David Hey Ho

Mots, textes, interviews et vidéos

Le doute m'habite

Résumé de l'article précédent : "je suis un connard."

Un individu de mouvance blog tendance grincheuse et d'obédience "fuck la planète je suis libre un max" m'a laissé un message exsangue de courtoisie me mettant devant le fait accompli d'une vie ratée et d'un intellect à coquille mais sans perle dont le rayonnement provoque haut-le-coeur et antipathie. La raison, un commentaire que je me suis senti obligé de lui laisser suite à des propos irréfléchis et à l'attaque en règle d'une amie dont je connais la force mais aussi la sensibilité. Les mots ne sont pas anodins. "Les mots sont des armes de jet et des armes d'hast, ils ont l'air innocents quand on les dit, aussitôt lancés, ils s'aiguisent comme des dards et vont cribler de traits l'interlocuteur." disait Juan Manuel De Prada dans La tempête. Merci Google. L'éventuelle bonhomie d'un propos n'enlève rien au tranchant de l’invective. Le sourire du diable s'invite en filigrane sur les réseaux sociaux. L'effet boule de neige offre une caisse de résonance pouvant mener les plus sensibles à une caisse définitive sous les racines des saules pleureurs et des âmes en peine. Au fil des morts, les mots trop forts tuent plus qu'ils ne blessent en ce vingt-et-unième siècle qui sera harceleur ou ne sera pas.

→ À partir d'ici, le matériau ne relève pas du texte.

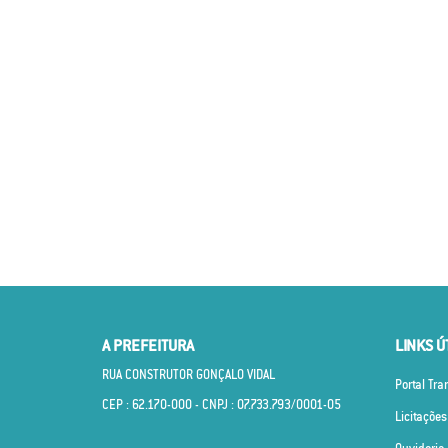
A PREFEITURA
LINKS Ú
RUA CONSTRUTOR GONÇALO VIDAL
Portal Tr
CEP : 62.170­-000 - CNPJ : 07.733.793/0001­-05
Licitações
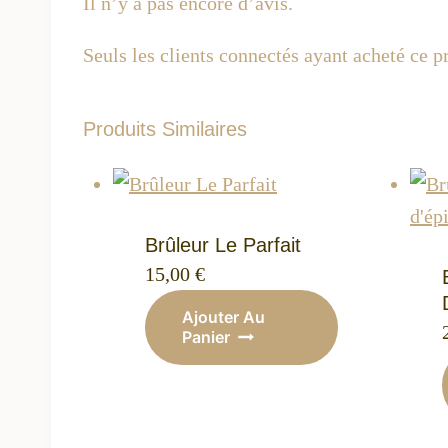
Il n’y a pas encore d’avis.
Seuls les clients connectés ayant acheté ce pr
Produits Similaires
Brûleur Le Parfait
15,00
€
Ajouter Au
Panier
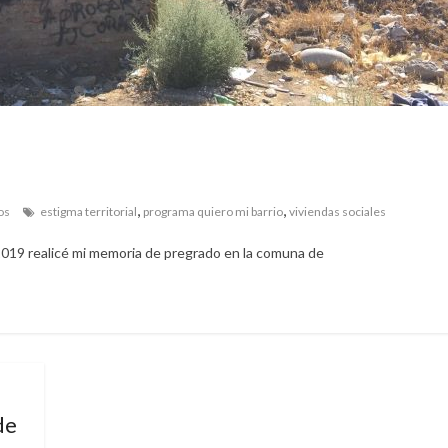
,
,
os
estigma territorial
programa quiero mi barrio
viviendas sociales
2019 realicé mi memoria de pregrado en la comuna de
de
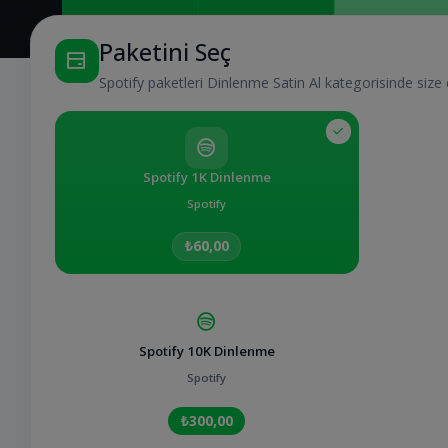
Paketini Seç
Spotify paketleri Dinlenme Satin Al kategorisinde size
Spotify 1K Dinlenme
Spotify
₺60,00
Spotify 10K Dinlenme
Spotify
₺300,00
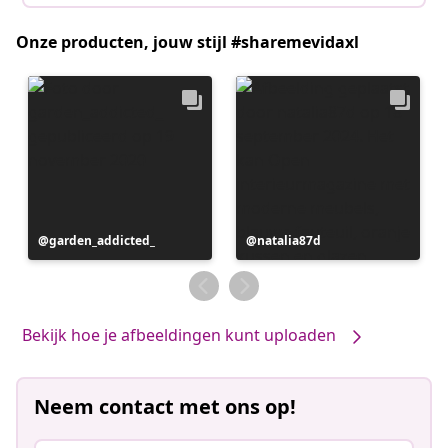
Onze producten, jouw stijl #sharemevidaxl
Bericht
garden_addicted_
Bericht
natalia87d
gepubliceerd
gepubliceerd
door
door
Bekijk hoe je afbeeldingen kunt uploaden
Neem contact met ons op!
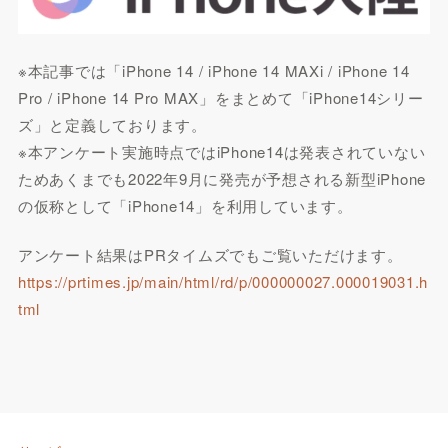
※本記事では「iPhone 14 / iPhone 14 MAXi / iPhone 14
Pro / iPhone 14 Pro MAX」をまとめて「iPhone14シリー
ズ」と定義しております。
※本アンケート実施時点ではiPhone14は発表されていない
ためあくまでも2022年9月に発売が予想される新型iPhone
の仮称として「iPhone14」を利用しています。
アンケート結果はPRタイムズでもご覧いただけます。
https://prtimes.jp/main/html/rd/p/000000027.000019031.h
tml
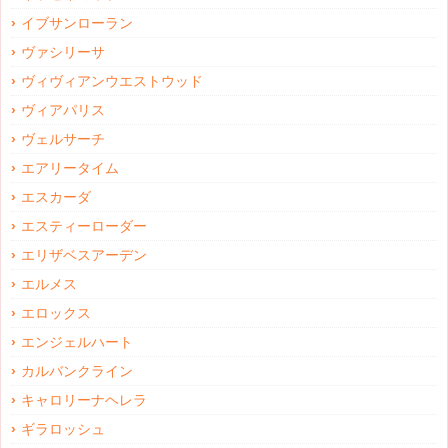
イブサンローラン
ヴァシリーサ
ヴィヴィアンウエストウッド
ヴィアパリス
ヴェルサーチ
エアリータイム
エスカーダ
エスティーローダー
エリザベスアーデン
エルメス
エロックス
エンジェルハート
カルバンクライン
キャロリーナヘレラ
ギラロッシュ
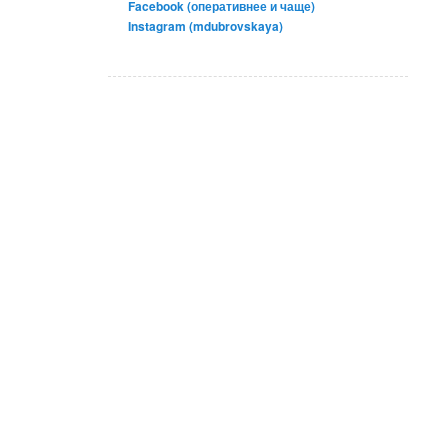
Facebook (оперативнее и чаще)
Instagram (mdubrovskaya)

Nous n'avons jamais aussi bien vécu, plus longtemps qu'aucun autre humain avant nous. La souffrance face aux mots quant à elle reste la même qu’au temps du premier verbe. Chance et tuile cohabitent comme une chatte sur un toit brûlant. L'avenir est un félin qui ne fera pas même cas de l'enfant et de son avatar “on the net”. Lili et la petite souris l'amenant à surfer sur la toile du monde s'offrira des merveilles et quelques déconvenues. Mais ces dernières aussi infimes soient-elles, allez savoir pourquoi, seront toujours plus fortes, toujours plus assassines. La parité des sentiments n’est pas de mise. La nuit du chat noir s'offre la martingale absolue grâce au village planétaire et à l'anonymat des masses. L'ouverture au monde ne nous protège pas du sadisme des proches. Quand l'âme de Paris rejoint the soul of London, le tunnel sous la manche est clean de toutes intempéries. Le support ne souille pas l'atma des voyageurs. Il n'en est malheureusement pas de même pour l'internet. Nous l'imaginons comme une formidable évolution mais pour certains d'entre nous, les plus jeunes souvent, il est l'objet d'une inexorable chute libre. Mais je m'égare, du Nord ou de saint Pancréas. Un jeu de mot ferme la parenthèse alarmiste. Parce que le mot est drôle itou. L'arme peut se muer en bouquet de fleurs, en rires en cascade, en eau qui fait du bien, en rouge sur les joues, en belles conneries aussi.

La meurtrissure des mots d'avant se cicatrise. Mister connard reprend l’ascendant. Sous le statut de mon amie remerciant à l'émoticône celles et ceux qui l'avaient soutenus dans le drama qu'elle venait de subir, j'ai lu un commentaire qui m’a interloqué : "Ne doute jamais de toi". Je loue l'intention mais m'insurge contre le contenu. Fi du talent sans le doute. C'est lui qui impose de revoir en permanence sa prose, de la peaufiner, de l'améliorer. Souvenez-vous la phrase d'Audiard : "Les cons, ça ose tout ! C'est même à ça qu'on les reconnaît". Le doute empêche de tout oser, empêche le pas de côté qui nous sera néfaste. Le sanguin est une personne intelligente qui a oublié de douter. Doutons de tout même de la mort, doutons de tout sauf de l'amour. Le vrai talent est de savoir précisément quand le doute doit se faire audace.

Ah oui, au fait, si vous avez trouvé le début très sombre, tranchant complètement avec ma production habituelle, c'est que je me suis mis sur la couenne une petite contrainte que devineront, j'espère, la principale intéressée et ses fervents lecteurs. Je ne pense pas forcément tout ce que j'ai écrit. C'était pour le fun. Parce que vivre heureux sera notre plus belle aventure, une aventure que je dédie à mon frère que je sens revivre en ce moment. Je ne saurais être plus heureux pour lui.

Et si les mots ne suffisent plus, il reste d’autres arcs pour vos flèches.